The architecture of a CPU is what defines the instructions it can understand, the two most common instruction set architectures are ARM and x86. The x86 instruction set architecture was developed by Intel in the 1970s. It went on to dominate the computer market. It was part of the ubiquitous “IBM compatible” standard. Today, most desktop computers, laptops and servers have x89 CPUs. It was only with the rise of tables, smart phones and other similar devices that x86 got a real competitor: ARM. ARM is an architecture designed specifically for small, low power devices and so is ideal architecture for a smartphone. The purpose of this tutorial is to learn x86 assembly, but I hope to include posts about ARM as well.
There are actually quite a few different instructions a typical x86 CPU can understand. These include arithmetic instructions such as add, subtract, multiply and divide, instructions for loading and storing data, instructions for comparing values and instructions that tell the CPU to jump to another instruction address. Jump instructions can either be conditional or unconditional. Conditional jump instructions tell the CPU to move to another instruction address if a certain condition is met. With a little imagination you can construct all kinds of fun programs from these instructions. Unlike higher level languages, there are no if statements, no loops and no variables.
Loading and storing data to main memory is a slow process. To minimise the number of loads and stores a CPU has registers. Registers are very fast memory inside the CPU itself. If the CPU were an industrious little craftsman, main memory would be his store room, and the registers would be his work station.

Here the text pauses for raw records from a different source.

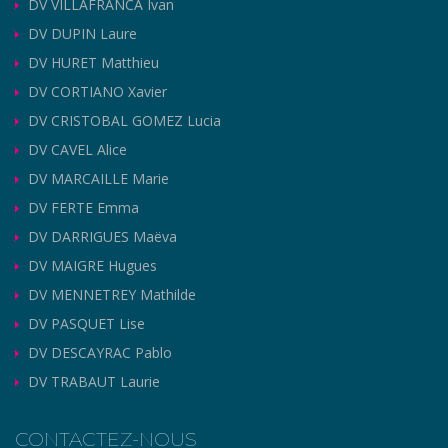
DV VILLAFRANCA Ivan
DV DUPIN Laure
DV HURET Matthieu
DV CORTIANO Xavier
DV CRISTOBAL GOMEZ Lucia
DV CAVEL Alice
DV MARCAILLE Marie
DV FERTE Emma
DV DARRIGUES Maëva
DV MAIGRE Hugues
DV MENNETREY Mathilde
DV PASQUET Lise
DV DESCAYRAC Pablo
DV TRABAUT Laurie
CONTACTEZ-NOUS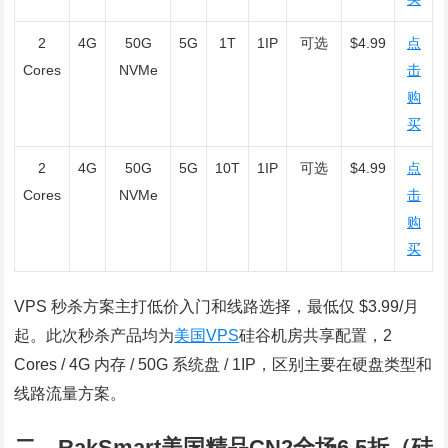
2
4G
50G
5G
1T
1IP
可选
$4.99
点
Cores
NVMe
击
购
买
2
4G
50G
5G
10T
1IP
可选
$4.99
点
Cores
NVMe
击
购
买
VPS 秒杀方案主打低价入门和线路选择，最低仅 $3.99/月
起。此次秒杀产品均为
美国VPS
硅谷机房共享配置，2
Cores / 4G 内存 / 50G 系统盘 / 1IP，区别主要在硬盘类型和
线路流量方案。
二、RakSmart美国精品CN2全场6.5折（硅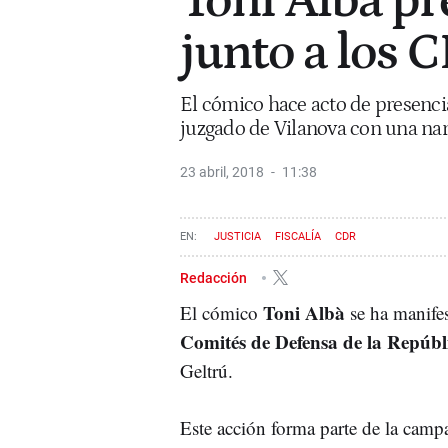
Toni Albà pre
junto a los 
El cómico hace acto de presenci
juzgado de Vilanova con una nari
23 abril, 2018
11:38
JUSTICIA
FISCALÍA
CDR
Redacción
Toni Albà
El cómico
se ha manifes
Comités de Defensa de la Repúb
Geltrú.
Este acción forma parte de la campa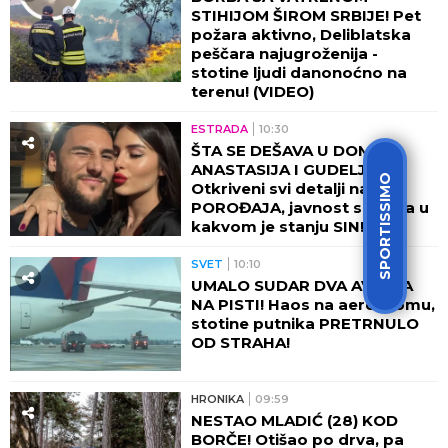
STIHIJOM ŠIROM SRBIJE! Pet
požara aktivno, Deliblatska
peščara najugroženija -
stotine ljudi danonoćno na
terenu! (VIDEO)
ESTRADA
10:30
ŠTA SE DEŠAVA U DOMU
ANASTASIJA I GUDELJE?!
SPORTISSIMO
Otkriveni svi detalji nakon
POROĐAJA, javnost saznala u
kakvom je stanju SIN!
SVET
10:10
UMALO SUDAR DVA AVIONA
NA PISTI! Haos na aerodromu,
stotine putnika PRETRNULO
OD STRAHA!
HRONIKA
09:59
NESTAO MLADIĆ (28) KOD
BORČE! Otišao po drva, pa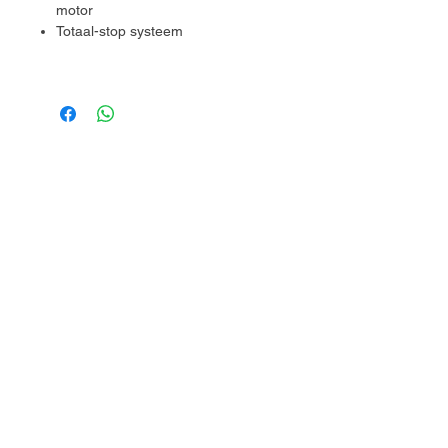
motor
Totaal-stop systeem
Waterreservoir: 5 L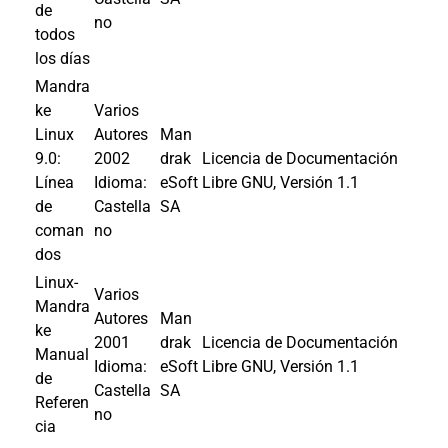
de
no
todos
los días
Mandra
ke
Varios
Linux
Autores
Man
9.0:
2002
drak
Licencia de Documentación
Línea
Idioma:
eSoft
Libre GNU, Versión 1.1
de
Castella
SA
coman
no
dos
Linux-
Varios
Mandra
Autores
Man
ke
2001
drak
Licencia de Documentación
Manual
Idioma:
eSoft
Libre GNU, Versión 1.1
de
Castella
SA
Referen
no
cia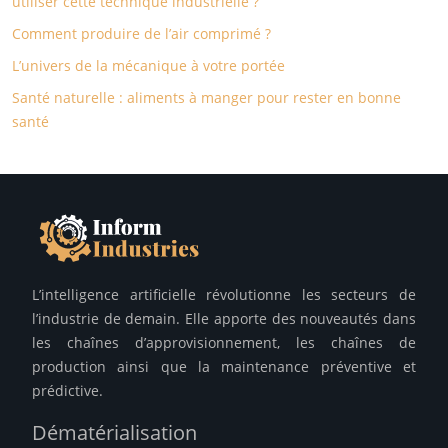
utiliser cette technique industrielle ?
Comment produire de l’air comprimé ?
L’univers de la mécanique à votre portée
Santé naturelle : aliments à manger pour rester en bonne
santé
L’intelligence artificielle révolutionne les secteurs de
l’industrie de demain. Elle apporte des nouveautés dans
les chaînes d’approvisionnement, les chaînes de
production ainsi que la maintenance préventive et
prédictive.
Dématérialisation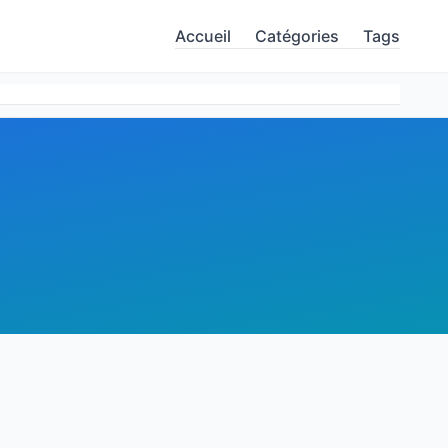
Accueil
Catégories
Tags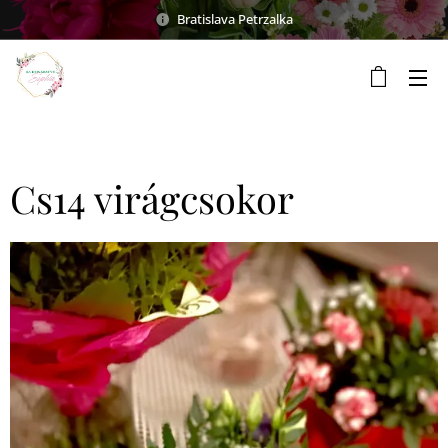
Bratislava Petrzalka
Cs14 virágcsokor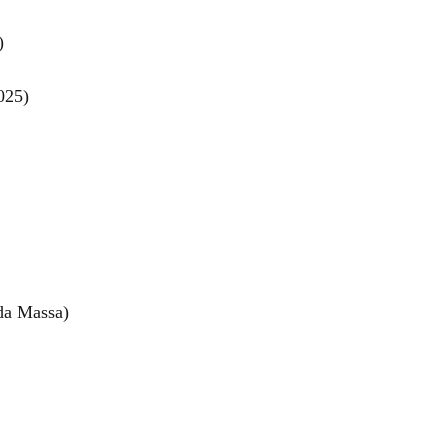
)
2025)
da Massa)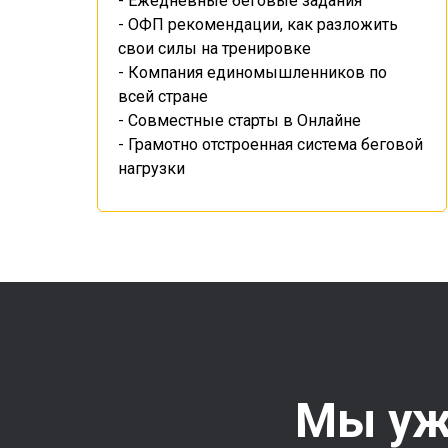
- Ежедневные беговые задания
- ОФП рекомендации, как разложить
свои силы на тренировке
- Компания единомышленников по
всей стране
- Совместные старты в Онлайне
- Грамотно отстроенная система беговой
нагрузки
Мы уж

In well written code, the CPU will do as few loads and stores as possible. It will instead keep the data it needs in it’s registers as much as is possible.
The CPU also maintains a set of flags. Every time it performs an operation these flags get set. For example If we performed an addition and the result overflows, the overflow flag is set, or if we perform a subtraction and the result is zero the zero flag is set.
This is basically all we need to know before we start writing assembly!